The tangentialPressure parameter contins the tangential pressure of an air brush. If the device does not support tangential pressure, pass 0 here.
rotation contains the device's rotation in degrees. 4D mice support rotation. If the device does not support rotation, pass 0 here.
See also pos(), globalPos(), device(), pressure(), xTilt(), yTilt(), uniqueId(), rotation(), tangentialPressure(), and z().
Returns the type of device that generated the event.
See also TabletDevice.
Returns the global position of the device at the time of the event. This is important on asynchronous windows systems like X11; whenever you move your widgets around in response to mouse events, globalPos() can differ significantly from the current position QCursor.pos().
See also globalX(), globalY(), and hiResGlobalPos().
Returns the global x position of the mouse pointer at the time of the event.
See also globalY(), globalPos(), and hiResGlobalX().
Returns the global y position of the tablet device at the time of the event.
See also globalX(), globalPos(), and hiResGlobalY().
The high precision coordinates delivered from the tablet expressed. Sub pixeling information is in the fractional part of the QPointF.
See also globalPos(), hiResGlobalX(), and hiResGlobalY().
The high precision x position of the tablet device.
The high precision y position of the tablet device.
Returns the type of point that generated the event.
Returns the position of the device, relative to the widget that received the event.
If you move widgets around in response to mouse events, use globalPos() instead of this function.
See also x(), y(), and globalPos().
Returns the pressure for the device. 0.0 indicates that the stylus is not on the tablet, 1.0 indicates the maximum amount of pressure for the stylus.
See also tangentialPressure().
Returns the rotation of the current device in degress. This is usually given by a 4D Mouse. If the device doesn't support rotation this value is always 0.0.

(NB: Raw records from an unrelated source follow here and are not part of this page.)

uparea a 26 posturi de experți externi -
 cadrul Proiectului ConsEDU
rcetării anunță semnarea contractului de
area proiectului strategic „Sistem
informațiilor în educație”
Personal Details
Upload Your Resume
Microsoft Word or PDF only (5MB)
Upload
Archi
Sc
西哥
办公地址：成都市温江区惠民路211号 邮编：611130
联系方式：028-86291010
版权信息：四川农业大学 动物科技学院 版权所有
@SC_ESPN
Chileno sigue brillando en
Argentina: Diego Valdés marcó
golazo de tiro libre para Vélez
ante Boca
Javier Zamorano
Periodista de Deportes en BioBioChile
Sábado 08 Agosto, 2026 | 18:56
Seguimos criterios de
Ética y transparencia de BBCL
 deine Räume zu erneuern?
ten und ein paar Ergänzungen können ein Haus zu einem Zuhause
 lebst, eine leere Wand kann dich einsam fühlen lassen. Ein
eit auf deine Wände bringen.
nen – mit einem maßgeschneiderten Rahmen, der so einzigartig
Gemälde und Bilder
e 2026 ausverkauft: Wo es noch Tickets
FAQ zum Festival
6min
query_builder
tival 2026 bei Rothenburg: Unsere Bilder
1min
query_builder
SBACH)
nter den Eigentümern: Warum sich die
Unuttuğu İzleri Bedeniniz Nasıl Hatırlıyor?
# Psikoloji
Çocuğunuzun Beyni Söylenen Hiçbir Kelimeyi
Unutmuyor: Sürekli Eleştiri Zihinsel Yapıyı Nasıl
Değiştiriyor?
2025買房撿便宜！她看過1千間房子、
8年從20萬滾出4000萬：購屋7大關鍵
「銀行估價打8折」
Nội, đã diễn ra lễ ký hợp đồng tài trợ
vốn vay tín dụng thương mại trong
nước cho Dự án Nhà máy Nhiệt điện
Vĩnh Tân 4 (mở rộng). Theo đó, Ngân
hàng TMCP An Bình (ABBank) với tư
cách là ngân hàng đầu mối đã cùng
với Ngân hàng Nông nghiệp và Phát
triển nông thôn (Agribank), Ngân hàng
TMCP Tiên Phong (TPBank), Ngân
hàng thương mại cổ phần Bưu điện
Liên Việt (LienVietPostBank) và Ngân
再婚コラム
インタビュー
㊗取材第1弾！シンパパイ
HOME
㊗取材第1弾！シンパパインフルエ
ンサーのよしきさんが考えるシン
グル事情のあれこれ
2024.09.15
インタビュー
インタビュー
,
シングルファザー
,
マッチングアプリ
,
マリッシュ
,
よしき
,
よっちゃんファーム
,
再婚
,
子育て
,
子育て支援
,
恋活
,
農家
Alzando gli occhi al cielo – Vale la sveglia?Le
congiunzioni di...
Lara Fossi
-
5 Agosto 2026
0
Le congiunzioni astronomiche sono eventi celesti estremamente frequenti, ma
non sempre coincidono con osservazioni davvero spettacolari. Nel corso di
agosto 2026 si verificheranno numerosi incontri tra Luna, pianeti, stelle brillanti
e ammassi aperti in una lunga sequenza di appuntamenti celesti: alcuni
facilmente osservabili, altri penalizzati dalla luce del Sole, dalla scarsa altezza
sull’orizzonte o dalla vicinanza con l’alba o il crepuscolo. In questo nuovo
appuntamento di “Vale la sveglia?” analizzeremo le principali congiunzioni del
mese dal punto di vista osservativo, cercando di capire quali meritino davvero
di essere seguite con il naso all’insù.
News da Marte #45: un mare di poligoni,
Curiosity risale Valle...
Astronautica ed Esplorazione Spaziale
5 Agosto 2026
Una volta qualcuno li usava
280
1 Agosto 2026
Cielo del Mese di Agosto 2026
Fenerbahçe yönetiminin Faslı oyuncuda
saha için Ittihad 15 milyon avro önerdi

Returns the tangential pressure for the device. This is typically given by a finger wheel on an airbrush tool. The range is from -1.0 to 1.0. 0.0 indicates a neutral position. Current airbrushes can only move in the positive direction from the neutrual position. If the device does not support tangential pressure, this value is always 0.0.
See also pressure().
Returns a unique ID for the current device, making it possible to differentiate between multiple devices being used at the same time on the tablet.
Support of this feature is dependent on the tablet.

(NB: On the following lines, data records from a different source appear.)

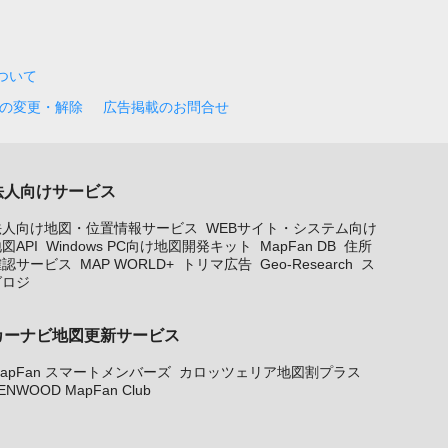
について
の変更・解除
広告掲載のお問合せ
法人向けサービス
法人向け地図・位置情報サービス
WEBサイト・システム向け
図API
Windows PC向け地図開発キット
MapFan DB
住所
確認サービス
MAP WORLD+
トリマ広告
Geo-Research
ス
グロジ
カーナビ地図更新サービス
apFan スマートメンバーズ
カロッツェリア地図割プラス
ENWOOD MapFan Club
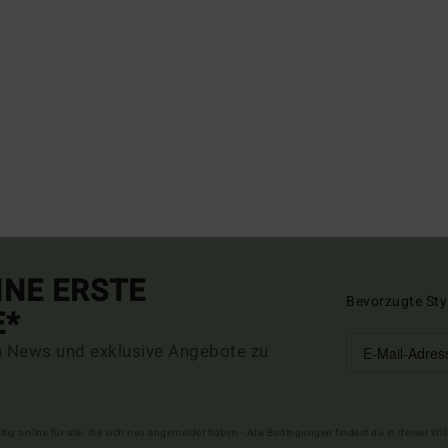
INE ERSTE
Bevorzugte Sty
E*
n News und exklusive Angebote zu
ltig online für alle, die sich neu angemeldet haben - Alle Bedingungen findest du in deiner W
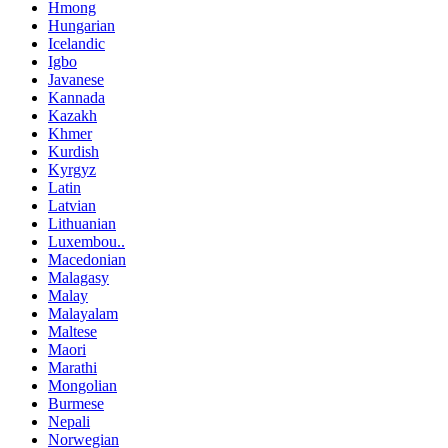
Hmong
Hungarian
Icelandic
Igbo
Javanese
Kannada
Kazakh
Khmer
Kurdish
Kyrgyz
Latin
Latvian
Lithuanian
Luxembou..
Macedonian
Malagasy
Malay
Malayalam
Maltese
Maori
Marathi
Mongolian
Burmese
Nepali
Norwegian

Values for the same device may vary from OS to OS.
Later versions of the Wacom driver for Linux will now report the ID information. If you have a tablet that supports unique ID and are not getting the information on Linux, consider upgrading your driver.

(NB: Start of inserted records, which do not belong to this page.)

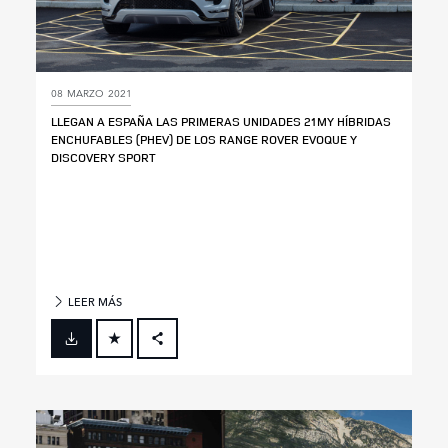
08 MARZO 2021
LLEGAN A ESPAÑA LAS PRIMERAS UNIDADES 21MY HÍBRIDAS
ENCHUFABLES (PHEV) DE LOS RANGE ROVER EVOQUE Y
DISCOVERY SPORT
LEER MÁS
FACEBOOK
X
LINKEDIN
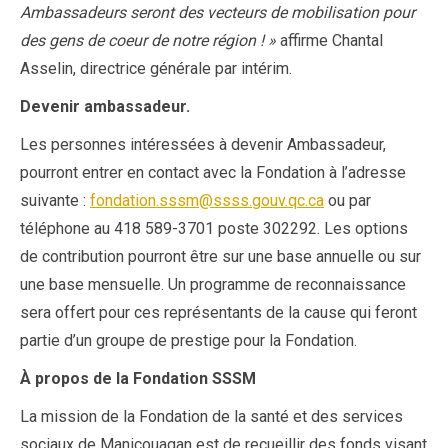
Ambassadeurs seront des vecteurs de mobilisation pour
des gens de coeur de notre région ! »
affirme Chantal
Asselin, directrice générale par intérim.
Devenir ambassadeur.
Les personnes intéressées à devenir Ambassadeur,
pourront entrer en contact avec la Fondation à l’adresse
suivante :
fondation.sssm@ssss.gouv.qc.ca
ou par
téléphone au 418 589-3701 poste 302292. Les options
de contribution pourront être sur une base annuelle ou sur
une base mensuelle. Un programme de reconnaissance
sera offert pour ces représentants de la cause qui feront
partie d’un groupe de prestige pour la Fondation.
À propos de la Fondation SSSM
La mission de la Fondation de la santé et des services
sociaux de Manicouagan est de recueillir des fonds visant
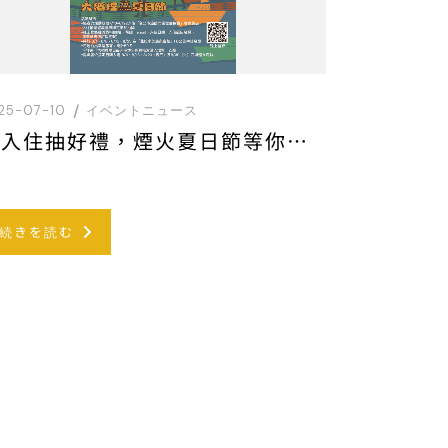
25-07-10
イベントニュース
「入住抽好禮，煙火夏日節等你來」專案說明
続きを読む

As of Qt 4.2, the unique ID is the same regardless of the orientation of the pen. Earlier versions would report a different value when using the eraser-end versus the pen-end of the stylus on some OS's.
See also pointerType().
Returns the x position of the device, relative to the widget that received the event.
See also y() and pos().
Returns the angle between the device (a pen, for example) and the perpendicular in the direction of the x axis. Positive values are towards the tablet's physical right. The angle is in the range -60 to +60 degrees.
See also yTilt().
Returns the y position of the device, relative to the widget that received the event.
See also x() and pos().
Returns the angle between the device (a pen, for example) and the perpendicular in the direction of the y axis. Positive values are towards the bottom of the tablet. The angle is within the range -60 to +60 degrees.
See also xTilt().
Returns the z position of the device. Typically this is represented by a wheel on a 4D Mouse. If the device does not support a Z-axis, this value is always zero. This is not the same as pressure.